Part 4: A learning router

For part 4, we're extending your part 3 code to implement an actual level-3 router out of the cores21 switch. Copy the part3controller.py file to part4controller.py, there is no new skeleton. For the topology, we again provide a file (part4.py). The difference between part3.py and part4.py topologies is that the default route 'h10-eth0' was changed to 'via 10.0.1.1' where '10.0.1.1' is the IP address of the gateway (i.e. router) for that particular subnet. This effectively changes the network from a switched network (with hosts sending to a MAC address) into a routed network (hosts sending to an IP address). Your part3controller should not work on this new topology! To complete the assignment cores21 will need to:

  • Handle ARP traffic across subnets (without forwarding); and
  • Forward IP traffic across link domains (changing the ethernet header);
This also must be done in a learning fashion: you may not install static routes on cores21 startup. Instead, your router must learn of IP address through the ARP messages sent (this type of learning is normally done at the MAC layers, but there's a bunch of implementations of those in mininet already) and install these routes into the router dynamically. Imagine this as an alternative form of DHCP where hosts instead inform the router of their addresses (conflicts be damned!). You may handle each of the individual ARP packets in the controller (i.e., not with flow rules) for part 4. The IP routers must be done with flow rules.
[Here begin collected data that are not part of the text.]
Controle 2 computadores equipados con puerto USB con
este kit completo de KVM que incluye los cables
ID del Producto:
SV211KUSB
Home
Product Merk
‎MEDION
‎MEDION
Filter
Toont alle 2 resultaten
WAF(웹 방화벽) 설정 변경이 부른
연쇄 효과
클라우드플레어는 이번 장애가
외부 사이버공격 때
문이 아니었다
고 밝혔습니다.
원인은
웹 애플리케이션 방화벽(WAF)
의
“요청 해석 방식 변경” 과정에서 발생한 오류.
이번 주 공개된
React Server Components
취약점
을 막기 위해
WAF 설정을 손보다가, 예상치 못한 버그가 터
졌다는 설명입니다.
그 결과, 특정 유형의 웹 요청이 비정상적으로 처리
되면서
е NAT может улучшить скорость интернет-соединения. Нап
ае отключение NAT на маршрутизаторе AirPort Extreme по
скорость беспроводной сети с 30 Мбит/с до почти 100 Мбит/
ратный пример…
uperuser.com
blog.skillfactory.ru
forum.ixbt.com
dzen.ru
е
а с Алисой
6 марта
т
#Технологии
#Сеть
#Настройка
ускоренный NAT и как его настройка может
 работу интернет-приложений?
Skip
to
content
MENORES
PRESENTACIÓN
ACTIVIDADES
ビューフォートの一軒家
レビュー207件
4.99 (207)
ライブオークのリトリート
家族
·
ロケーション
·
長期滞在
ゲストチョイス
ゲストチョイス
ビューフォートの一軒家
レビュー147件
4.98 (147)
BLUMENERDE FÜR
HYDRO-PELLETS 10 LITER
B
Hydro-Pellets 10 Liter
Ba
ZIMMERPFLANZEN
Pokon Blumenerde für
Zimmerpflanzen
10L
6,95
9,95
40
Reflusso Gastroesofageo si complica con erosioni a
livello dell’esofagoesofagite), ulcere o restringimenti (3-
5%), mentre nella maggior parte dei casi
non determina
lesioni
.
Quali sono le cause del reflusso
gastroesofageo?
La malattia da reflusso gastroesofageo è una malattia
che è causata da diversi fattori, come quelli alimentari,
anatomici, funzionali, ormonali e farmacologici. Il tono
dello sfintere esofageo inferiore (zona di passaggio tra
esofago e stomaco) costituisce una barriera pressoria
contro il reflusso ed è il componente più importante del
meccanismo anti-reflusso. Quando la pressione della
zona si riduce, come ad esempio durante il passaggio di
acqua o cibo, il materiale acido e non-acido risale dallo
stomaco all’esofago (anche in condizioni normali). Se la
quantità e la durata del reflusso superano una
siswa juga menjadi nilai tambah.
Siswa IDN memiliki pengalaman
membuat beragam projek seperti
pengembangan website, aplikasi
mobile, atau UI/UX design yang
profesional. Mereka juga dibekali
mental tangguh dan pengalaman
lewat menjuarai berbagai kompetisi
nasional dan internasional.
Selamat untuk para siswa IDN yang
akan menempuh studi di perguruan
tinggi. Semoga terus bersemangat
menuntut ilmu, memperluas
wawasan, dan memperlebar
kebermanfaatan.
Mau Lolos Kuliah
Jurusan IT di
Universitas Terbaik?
The other switches (e.g., s1) do not need to be modified and can continue to flood traffic.

Deliverables:
  • 1) A screenshot of the pingall command. All nodes but hnotrust should be able to send and respond to pings. Note that some pings will fail as the router learns of routes (why would that be the case?)
  • 2) A screenshot of the iperf hnotrust1 h10 and iperf h10 serv1 commands. hnotrust should not be able to transfer to serv1, but should be able to transfer to other hosts
  • 3) A screenshot of the output of the dpctl dump-flows command. This should contain all of the rules you've inserted into your switches.
  • 4) Your part4controller.py file.

Turn-in
When you're ready to turn in your assignment, do the following:
  1. The files you submit should be placed in a directory named project2. There should be no other files in that directory.
  2. Create a README.txt file that contains the names and UW netid of the member(s) of your team.
  3. Inside of the project2 directory, create subdirectories for each of the project parts (part1/,part2/,...).
  4. Inside of each part directory, place your topo file (e.g., part1.py), controller file (part1controller.py) if they exist (no controller for part 1), and your screenshots.
  5. Archive all the materials (project2 folder and everything in it) in a single .tar file named partner1netid_partner2netid.tar.
  6. Submit the partner1netid_partner2netid.tar file to Gradescope.